Wednesday, January 27, 2010

The Plan Gets Longer


Remember "The Plan" ... the words I speak to Skater every night and have for years? It keeps on getting longer. My poor boy must feel like he's in an eternal tug-of-war - him in his world and me in mine, always asking him to do this or that. But I only ask because I know that magnificent heart of his. Lately, I have prevailed upon him to please keep an eye on Paulette's Ella, suffering from a horrible cancer but always rebounding, Dawn's Kizzy, who has been at the Bridge's door too many times in the last year but always comes back to counter surf and, once again, block the doorway so Dawn can't leave the house without her, and Paula's Albert, whose tumor was benign. Then Lilly went to the Bridge and I asked Skater to meet and protect her beautiful shy self until I got there. I then told Skater to look for Koko, father of my ditzy Divot who Skater tried his best to teach some manners but was never wholly successful, who I felt would be a good friend to my boy. It occurs to me once more that, as the list lengthens, the more I realize that my reliance on Skater was greater than his on me.

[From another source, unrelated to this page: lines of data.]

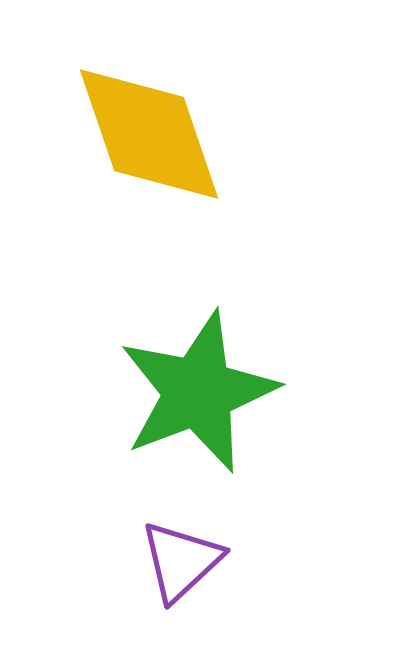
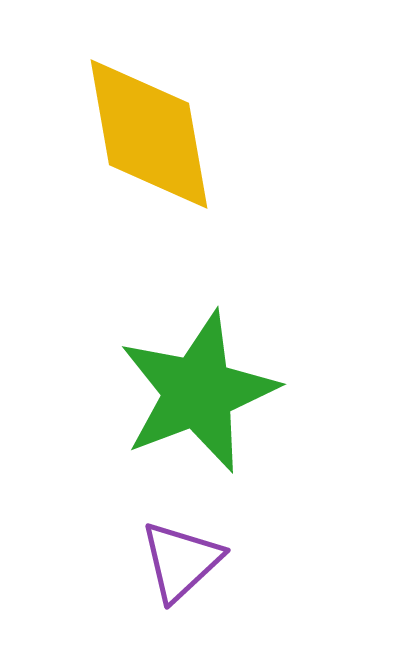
yellow diamond: rotated 9 degrees clockwise
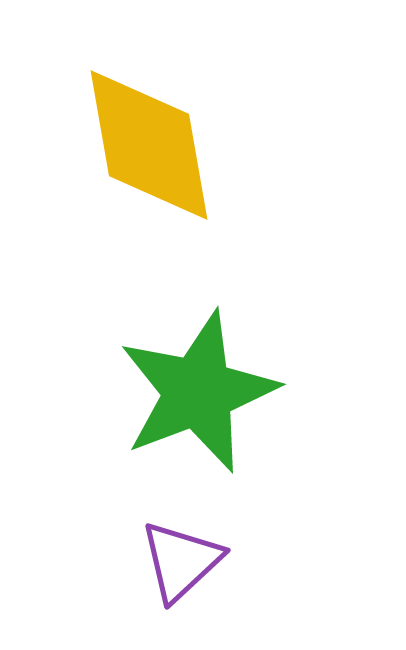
yellow diamond: moved 11 px down
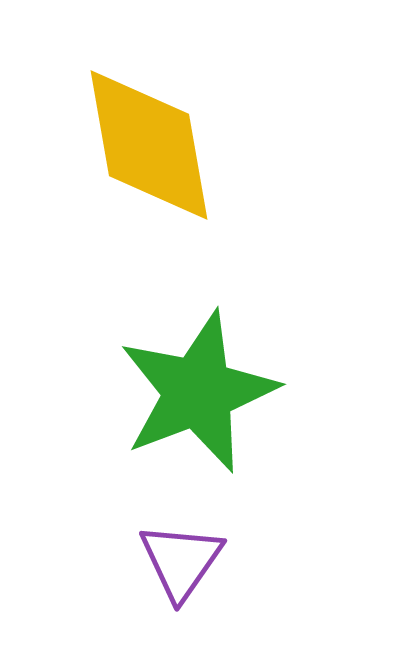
purple triangle: rotated 12 degrees counterclockwise
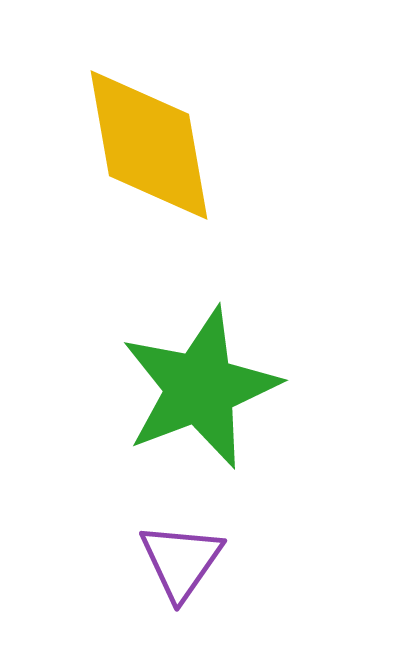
green star: moved 2 px right, 4 px up
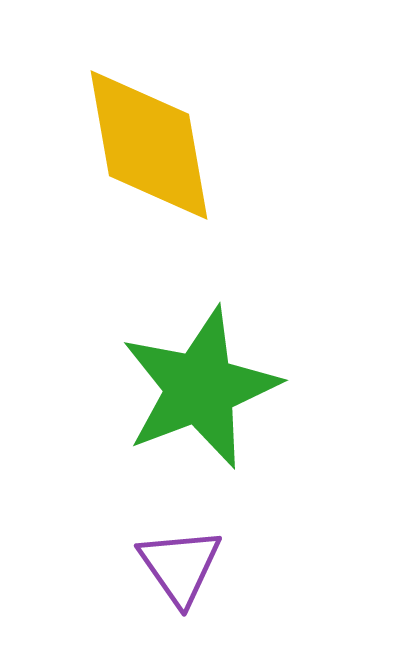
purple triangle: moved 1 px left, 5 px down; rotated 10 degrees counterclockwise
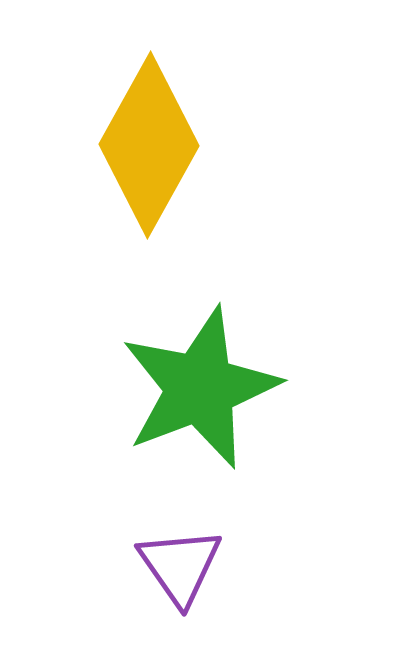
yellow diamond: rotated 39 degrees clockwise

I relish my quiet time each night when I speak to him - it maintains the connection and gives me the comfort I need.

After all the foot surgeries etc., Skater and I lived a blissful existence in our own little world. He would go out to lunch with me and, amazing boy that he was, would lay under the table in the restaurant with the great cobb salads and just be patient until I finished. The waitresses never failed to bring him a tidbit or two so he never minded the waits. Winters remained a problem for both of us but we would stay in our little cocoon of a house and wait for warmer days. Skater made new friends, like Voodoo, the sweet little Pyr pup next door, who grew to be 1 1/2 time's his size by the time she was a year old. When her owners were on the road doing their music thing, Voodoo would stay with us and Skater would just put up with her big furry antics, look at me and sigh, as if to question her ever growing up. He trained rescue after rescue, teaching each to be a house dog and obey the rules; he was an amazing teacher.

I remember when I bought Skater a truck. It was a blue Ford Ranger and he just looked so damned good in it. I remember, the night before I actually bought it, we looked at the truck and I said, "That's our truck, Skates!" He was such an integral part of my life. When it became too difficult for him to get into and out of the truck, I sold it and bought a car that was easier for him to manage.

One weekend, we met my mom in St. Louis. She was travelling from Hawaii and, as we hadn't seen each other in awhile, decided that 4 days in St. Louis would be a good thing. My sense of direction being what it is, Skater and I got lost on the way home. He was used to it and I laughed as I walked into a service station to find out where I was and how I could get to where I wanted to go; I swear my dog looked out the car window at me, shook his head in disbelief that I couldn't get anywhere without getting lost, and lay down to take a nap. My boy.

Our life was as dull as could be. We both hated Southern Illinois but we made our own happiness; he was my comfort and my rock. The Plan started there and, as it grows, so does my love and admiration for this once-in-a-lifetime friend; Skater.